Fitting 59 years on to one page isn't easy!
The Irish Minstrels have a rich history dating back to January 1957 being the first branch of the organisation to form outside of Ireland. It is impossible to document every important event that has taken place over the years however the following brief passage has been taken from a special booklet produced in 2007 to mark the branches 50th anniversary - Itself based on articles by Pat McAleer and Joe Mullarkey
In the mid fifties Owen Kelly purchased a copy of the Anglo Celt every week. Being a great follower of the Cavan football team, he not only wanted to know all there was to know abut the team but also all about what was happening in Cavan. Increasingly he noticed articles about the great steps being taken in promoting traditional music largely as a result of the formation of Comhaltas Ceoltóirí Éireann in ireland in 1951. Owen discussed the rise of CCÉ with his friend Jimmy McHugh, himself a well-known and well-respected fiddler, and the two of them decided to look in to the matter, which ended up in the formation of the Irish Minstrels branch in January 1957 - the first branch of CCÉ to be formed outside Ireland. Jimmy encouraged other Glasgow-Irish musicians to join, notably Pat McNulty, and the first meeting was set up at which the following committee was elected:
Jimmy McHugh (Chairman)
Donal Boyle (Vice Chairman)
Annie McGrath (Secretary)
Owen Kelly (Treasurer)
Anne McHugh (Assistant Secretary)
Christy Darby, Pat McCusker and Pat Hetherson were also present at that first meeting. Pat McNulty and Liam McCabe were involved very early in the branch, followed shortly by Lena Tierney. Rose Friel put in an early appearance in the first concert held by the branch and was involved for many years after. Indeed, now in her eighties, she still manages to give us a well delivered song when she attends one of our functions. 'Round the fires' were held every week in the early months in a small hall near the Gorbals and moved within a few months to the A.O.H. Hall in Royston Road. In addition to promoting traditional music and ballad singing, céilithe were held regularly.
On the 6th October 1957 the Irish Minstrels held their first annual concert in Govan Town Hall with some leading visiting artistes:
Sean O'Siochan (Cork)
Margaret O'Reilly (Cavan)
Martin Mulhare (Galway)
Sean Seery (Dublin)
Robert McMahon (Clare)
John J. Sheridan and our own Jimmy McHugh (fiddle) who went on to win All-Ireland honours, Paddy Carr (accordion), Rose Friel (ballad singer), and Pat McNulty (Uileann pipes). The Charlie Kelly School of Irish Dancing gave dancing displays.
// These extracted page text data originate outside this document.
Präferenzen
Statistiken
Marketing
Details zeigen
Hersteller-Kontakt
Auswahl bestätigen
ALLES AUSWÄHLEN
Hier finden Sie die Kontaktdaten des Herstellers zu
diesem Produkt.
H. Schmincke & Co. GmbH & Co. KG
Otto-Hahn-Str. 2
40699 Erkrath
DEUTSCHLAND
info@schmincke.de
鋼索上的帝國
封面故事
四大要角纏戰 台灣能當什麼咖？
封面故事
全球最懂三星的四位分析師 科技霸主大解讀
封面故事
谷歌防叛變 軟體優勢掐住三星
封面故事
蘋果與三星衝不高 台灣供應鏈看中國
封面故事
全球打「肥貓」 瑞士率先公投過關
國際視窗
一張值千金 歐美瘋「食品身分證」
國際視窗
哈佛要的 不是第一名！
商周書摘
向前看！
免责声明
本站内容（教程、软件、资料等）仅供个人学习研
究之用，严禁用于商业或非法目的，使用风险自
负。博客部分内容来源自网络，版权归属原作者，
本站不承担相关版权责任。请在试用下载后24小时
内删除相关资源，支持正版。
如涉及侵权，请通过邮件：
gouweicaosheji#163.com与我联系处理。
Céilí dancing was very popular at this time in Glasgow and was promoted by the Fianna Fáil Branch in Glasgow (again the only branch outside Ireland) under the enthusiastic organization of Fred Sweeney. Knowing that Céilí dancing was safe in the hands of 'Big Fred', the Irish Minstrels focused their attention on the promotion of music and singing, moving venues as the branch grew in popularity. When Jimmy McHugh won the All-Ireland fiddle competition in Dungarvan (1957) the branch celebrated! A very well deserved honour for Jimmy! Then, in Longford the following year Owen Kelly came second in the men's ballad competition with his now well-known 'Bonny White Hare'.
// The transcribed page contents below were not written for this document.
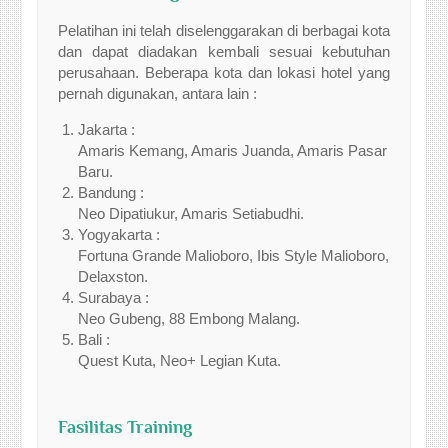
Pelatihan ini telah diselenggarakan di berbagai kota
dan dapat diadakan kembali sesuai kebutuhan
perusahaan. Beberapa kota dan lokasi hotel yang
pernah digunakan, antara lain :
Jakarta :
Amaris Kemang, Amaris Juanda, Amaris Pasar
Baru.
Bandung :
Neo Dipatiukur, Amaris Setiabudhi.
Yogyakarta :
Fortuna Grande Malioboro, Ibis Style Malioboro,
Delaxston.
Surabaya :
Neo Gubeng, 88 Embong Malang.
Bali :
Quest Kuta, Neo+ Legian Kuta.
Fasilitas Training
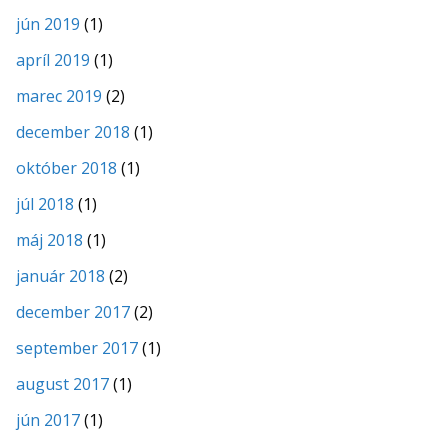
jún 2019
(1)
apríl 2019
(1)
marec 2019
(2)
december 2018
(1)
október 2018
(1)
júl 2018
(1)
máj 2018
(1)
január 2018
(2)
december 2017
(2)
september 2017
(1)
august 2017
(1)
jún 2017
(1)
Despite difficulties in those early, lean years, the branch held their first All-Britain Fleadh in the Partick Burgh Halls in 1964. Three branches entered; London, Birmingham and Glasgow. The Fleadh programme makes interesting reading! In 1968, the branch was asked to host the All-Britain Fleadh again but by this time the competition was bigger. Expenses for five adjudicators had to be paid and the coffers were empty. Owen Kelly was involved with the GAA which had makeshift huts at their football ground. Events were held to build up funds - not without some intervention from the local 'polis' who when they paid a visit to the late night proceedings at the GAA park accused our 'pioneers' of running a 'shebeen' (As if they would!) However the target was achieved and events were well-organized by founder members and another much-loved and respected member of the branch, Lena Tierney, who acted as secretary for many years. Sadly both Lena Tierney and Jimmy McHugh died in recent years.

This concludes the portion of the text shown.